*** Opening Input data ***

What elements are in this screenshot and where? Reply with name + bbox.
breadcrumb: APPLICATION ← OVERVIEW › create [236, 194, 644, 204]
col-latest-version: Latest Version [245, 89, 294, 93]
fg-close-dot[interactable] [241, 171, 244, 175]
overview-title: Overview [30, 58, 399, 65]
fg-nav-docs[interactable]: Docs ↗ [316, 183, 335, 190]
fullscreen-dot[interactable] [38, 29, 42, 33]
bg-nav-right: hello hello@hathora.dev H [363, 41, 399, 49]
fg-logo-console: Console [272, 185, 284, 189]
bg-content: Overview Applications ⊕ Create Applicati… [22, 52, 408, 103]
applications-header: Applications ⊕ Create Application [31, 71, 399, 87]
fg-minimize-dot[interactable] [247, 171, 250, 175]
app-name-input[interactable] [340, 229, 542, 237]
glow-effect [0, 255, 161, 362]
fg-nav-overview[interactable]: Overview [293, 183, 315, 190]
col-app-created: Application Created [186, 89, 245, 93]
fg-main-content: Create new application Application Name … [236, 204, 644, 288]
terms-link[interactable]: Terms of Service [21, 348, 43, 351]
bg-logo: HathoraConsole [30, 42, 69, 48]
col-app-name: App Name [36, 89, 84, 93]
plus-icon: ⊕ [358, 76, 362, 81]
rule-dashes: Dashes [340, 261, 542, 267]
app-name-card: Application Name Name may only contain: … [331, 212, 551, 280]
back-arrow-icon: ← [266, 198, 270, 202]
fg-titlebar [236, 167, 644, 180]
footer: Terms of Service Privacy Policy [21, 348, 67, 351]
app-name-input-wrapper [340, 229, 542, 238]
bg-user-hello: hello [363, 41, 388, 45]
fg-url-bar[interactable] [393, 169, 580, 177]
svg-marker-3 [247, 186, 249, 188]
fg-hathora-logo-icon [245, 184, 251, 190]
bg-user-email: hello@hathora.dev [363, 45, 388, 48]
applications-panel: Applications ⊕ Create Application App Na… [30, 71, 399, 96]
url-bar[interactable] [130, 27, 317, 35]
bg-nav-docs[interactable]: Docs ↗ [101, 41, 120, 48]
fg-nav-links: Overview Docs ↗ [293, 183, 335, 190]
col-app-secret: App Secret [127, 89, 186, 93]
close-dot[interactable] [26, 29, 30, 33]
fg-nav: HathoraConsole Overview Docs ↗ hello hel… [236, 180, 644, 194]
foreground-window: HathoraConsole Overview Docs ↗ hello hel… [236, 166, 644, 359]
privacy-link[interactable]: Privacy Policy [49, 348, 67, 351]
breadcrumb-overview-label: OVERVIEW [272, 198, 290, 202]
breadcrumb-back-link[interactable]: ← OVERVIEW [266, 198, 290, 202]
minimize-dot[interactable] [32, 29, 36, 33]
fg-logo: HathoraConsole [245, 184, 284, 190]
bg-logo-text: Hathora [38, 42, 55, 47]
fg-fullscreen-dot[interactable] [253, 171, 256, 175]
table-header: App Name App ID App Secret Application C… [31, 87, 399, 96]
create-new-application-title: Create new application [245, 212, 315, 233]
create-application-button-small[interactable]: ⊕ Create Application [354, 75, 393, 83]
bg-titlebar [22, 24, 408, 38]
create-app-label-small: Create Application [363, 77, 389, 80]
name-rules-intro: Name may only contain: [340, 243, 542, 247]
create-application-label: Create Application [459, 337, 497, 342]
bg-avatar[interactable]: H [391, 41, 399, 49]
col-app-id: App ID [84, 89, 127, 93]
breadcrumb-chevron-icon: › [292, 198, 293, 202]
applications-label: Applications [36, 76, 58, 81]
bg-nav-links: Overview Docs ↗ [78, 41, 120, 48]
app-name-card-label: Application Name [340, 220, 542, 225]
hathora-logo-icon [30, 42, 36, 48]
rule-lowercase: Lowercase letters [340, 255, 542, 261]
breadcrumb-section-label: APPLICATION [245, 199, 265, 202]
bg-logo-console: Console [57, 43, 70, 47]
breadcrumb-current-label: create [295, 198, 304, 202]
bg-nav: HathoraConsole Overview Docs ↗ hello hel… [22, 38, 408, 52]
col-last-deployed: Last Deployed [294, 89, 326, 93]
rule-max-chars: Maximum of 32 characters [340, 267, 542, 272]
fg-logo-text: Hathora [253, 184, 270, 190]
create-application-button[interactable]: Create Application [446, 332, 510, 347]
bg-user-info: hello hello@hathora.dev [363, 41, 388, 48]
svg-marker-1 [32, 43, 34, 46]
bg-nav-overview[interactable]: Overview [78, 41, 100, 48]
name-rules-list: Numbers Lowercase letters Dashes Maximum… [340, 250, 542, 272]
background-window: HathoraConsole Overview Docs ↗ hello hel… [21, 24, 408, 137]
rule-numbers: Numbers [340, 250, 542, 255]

*** Closing Input data ***
*** Opening Input data ***

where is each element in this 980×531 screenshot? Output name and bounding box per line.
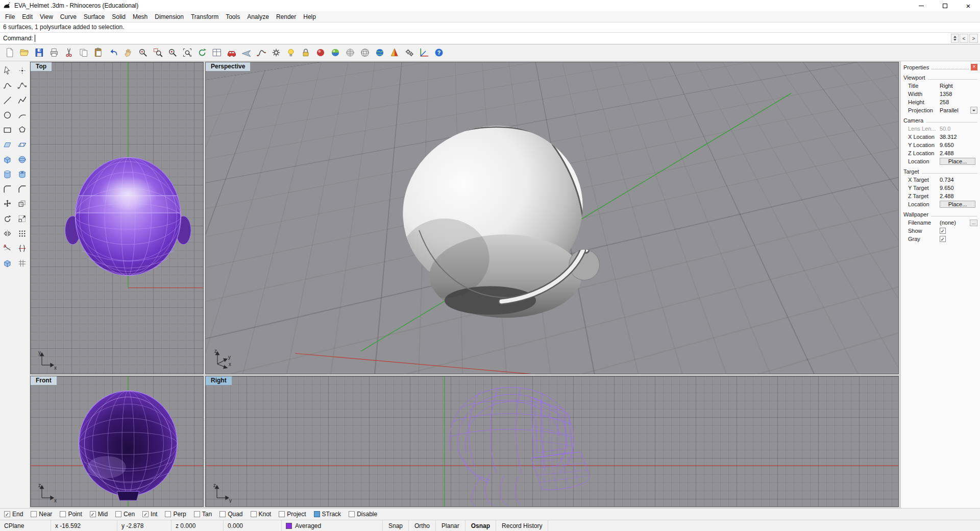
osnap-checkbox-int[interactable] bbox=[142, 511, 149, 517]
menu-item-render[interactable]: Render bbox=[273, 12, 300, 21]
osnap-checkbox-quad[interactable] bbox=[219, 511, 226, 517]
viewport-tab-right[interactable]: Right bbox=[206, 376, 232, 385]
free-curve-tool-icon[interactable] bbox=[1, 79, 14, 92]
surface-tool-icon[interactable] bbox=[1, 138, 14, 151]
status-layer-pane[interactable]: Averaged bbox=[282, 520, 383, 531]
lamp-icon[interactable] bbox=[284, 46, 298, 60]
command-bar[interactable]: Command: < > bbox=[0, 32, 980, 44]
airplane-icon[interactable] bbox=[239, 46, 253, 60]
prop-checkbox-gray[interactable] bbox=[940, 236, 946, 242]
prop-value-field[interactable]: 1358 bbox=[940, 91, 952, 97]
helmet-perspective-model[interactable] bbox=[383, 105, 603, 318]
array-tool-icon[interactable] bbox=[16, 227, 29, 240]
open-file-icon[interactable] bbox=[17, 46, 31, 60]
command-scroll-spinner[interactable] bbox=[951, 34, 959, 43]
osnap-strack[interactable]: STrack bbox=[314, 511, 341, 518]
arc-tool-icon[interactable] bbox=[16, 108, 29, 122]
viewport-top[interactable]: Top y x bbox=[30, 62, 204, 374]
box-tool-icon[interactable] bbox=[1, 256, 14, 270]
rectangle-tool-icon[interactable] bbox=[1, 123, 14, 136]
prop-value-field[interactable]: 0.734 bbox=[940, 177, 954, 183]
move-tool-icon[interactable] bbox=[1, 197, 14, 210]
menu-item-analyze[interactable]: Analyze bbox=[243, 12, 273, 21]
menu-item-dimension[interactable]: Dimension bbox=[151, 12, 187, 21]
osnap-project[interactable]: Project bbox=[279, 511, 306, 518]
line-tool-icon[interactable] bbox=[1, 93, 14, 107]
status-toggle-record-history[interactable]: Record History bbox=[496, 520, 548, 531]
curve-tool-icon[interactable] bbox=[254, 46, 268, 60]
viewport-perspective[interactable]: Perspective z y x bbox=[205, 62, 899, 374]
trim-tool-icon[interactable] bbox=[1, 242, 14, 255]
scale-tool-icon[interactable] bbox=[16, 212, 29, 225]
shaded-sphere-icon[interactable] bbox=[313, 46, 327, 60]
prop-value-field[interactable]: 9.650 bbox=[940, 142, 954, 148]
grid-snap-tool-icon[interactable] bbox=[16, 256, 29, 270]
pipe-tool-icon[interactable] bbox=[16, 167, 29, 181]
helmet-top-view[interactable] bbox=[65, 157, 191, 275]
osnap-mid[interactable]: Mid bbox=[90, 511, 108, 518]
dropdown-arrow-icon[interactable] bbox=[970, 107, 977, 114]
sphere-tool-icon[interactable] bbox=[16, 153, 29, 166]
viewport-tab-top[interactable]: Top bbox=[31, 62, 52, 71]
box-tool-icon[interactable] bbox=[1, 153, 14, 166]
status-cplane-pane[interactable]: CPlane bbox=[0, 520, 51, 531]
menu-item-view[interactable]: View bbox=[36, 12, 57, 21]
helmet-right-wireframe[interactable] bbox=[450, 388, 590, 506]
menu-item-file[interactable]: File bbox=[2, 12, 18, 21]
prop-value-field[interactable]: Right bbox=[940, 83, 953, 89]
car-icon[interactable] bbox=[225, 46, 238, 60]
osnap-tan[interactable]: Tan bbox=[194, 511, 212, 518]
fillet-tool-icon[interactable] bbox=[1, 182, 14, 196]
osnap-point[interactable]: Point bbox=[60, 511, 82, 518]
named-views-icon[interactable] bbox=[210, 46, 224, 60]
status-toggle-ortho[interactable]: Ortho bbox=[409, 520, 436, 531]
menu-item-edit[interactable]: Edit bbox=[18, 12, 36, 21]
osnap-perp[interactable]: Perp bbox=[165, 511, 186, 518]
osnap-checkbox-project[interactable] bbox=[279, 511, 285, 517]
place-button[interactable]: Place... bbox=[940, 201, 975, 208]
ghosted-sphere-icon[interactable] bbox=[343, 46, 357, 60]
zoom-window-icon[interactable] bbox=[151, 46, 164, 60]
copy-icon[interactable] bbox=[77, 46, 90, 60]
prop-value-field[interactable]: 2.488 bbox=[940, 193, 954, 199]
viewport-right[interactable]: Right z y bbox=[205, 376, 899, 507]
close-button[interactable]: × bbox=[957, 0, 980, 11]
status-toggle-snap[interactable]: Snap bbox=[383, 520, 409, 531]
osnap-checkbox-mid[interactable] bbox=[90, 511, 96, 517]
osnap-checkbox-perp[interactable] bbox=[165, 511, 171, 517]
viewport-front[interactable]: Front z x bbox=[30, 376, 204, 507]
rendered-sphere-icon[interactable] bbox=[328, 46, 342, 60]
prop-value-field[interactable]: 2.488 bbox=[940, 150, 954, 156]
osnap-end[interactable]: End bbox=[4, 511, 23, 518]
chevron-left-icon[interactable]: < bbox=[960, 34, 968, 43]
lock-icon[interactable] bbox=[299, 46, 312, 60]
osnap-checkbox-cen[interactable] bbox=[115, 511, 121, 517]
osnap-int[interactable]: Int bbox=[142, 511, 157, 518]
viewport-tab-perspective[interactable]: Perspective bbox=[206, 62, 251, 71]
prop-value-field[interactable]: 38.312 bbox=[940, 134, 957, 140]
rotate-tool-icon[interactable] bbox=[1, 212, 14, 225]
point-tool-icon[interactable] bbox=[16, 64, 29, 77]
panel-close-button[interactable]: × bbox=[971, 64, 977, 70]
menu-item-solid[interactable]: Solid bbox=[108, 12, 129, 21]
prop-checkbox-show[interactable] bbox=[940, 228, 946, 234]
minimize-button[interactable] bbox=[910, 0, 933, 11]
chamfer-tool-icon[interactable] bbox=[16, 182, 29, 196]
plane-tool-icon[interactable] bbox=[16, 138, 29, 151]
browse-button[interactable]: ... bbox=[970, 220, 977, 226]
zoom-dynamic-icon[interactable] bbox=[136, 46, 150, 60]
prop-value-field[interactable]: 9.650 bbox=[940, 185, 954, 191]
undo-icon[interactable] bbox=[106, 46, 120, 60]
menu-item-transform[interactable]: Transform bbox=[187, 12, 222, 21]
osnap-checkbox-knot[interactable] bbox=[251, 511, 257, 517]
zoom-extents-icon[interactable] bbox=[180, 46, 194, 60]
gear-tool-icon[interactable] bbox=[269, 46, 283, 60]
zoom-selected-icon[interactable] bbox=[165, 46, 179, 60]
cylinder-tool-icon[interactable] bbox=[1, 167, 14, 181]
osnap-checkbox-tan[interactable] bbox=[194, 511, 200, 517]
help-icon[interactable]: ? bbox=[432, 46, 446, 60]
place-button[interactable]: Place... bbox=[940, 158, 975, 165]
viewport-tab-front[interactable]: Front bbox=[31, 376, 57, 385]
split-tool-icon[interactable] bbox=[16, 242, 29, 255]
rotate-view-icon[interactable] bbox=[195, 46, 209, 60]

*** Closing Input data ***

> _What you should do_: Write out every line of the entries that holds the word "panel".

> _Solution below_:
applications-panel: Applications ⊕ Create Application App Na… [30, 71, 399, 96]
panel-close-button[interactable]: × bbox=[971, 64, 977, 70]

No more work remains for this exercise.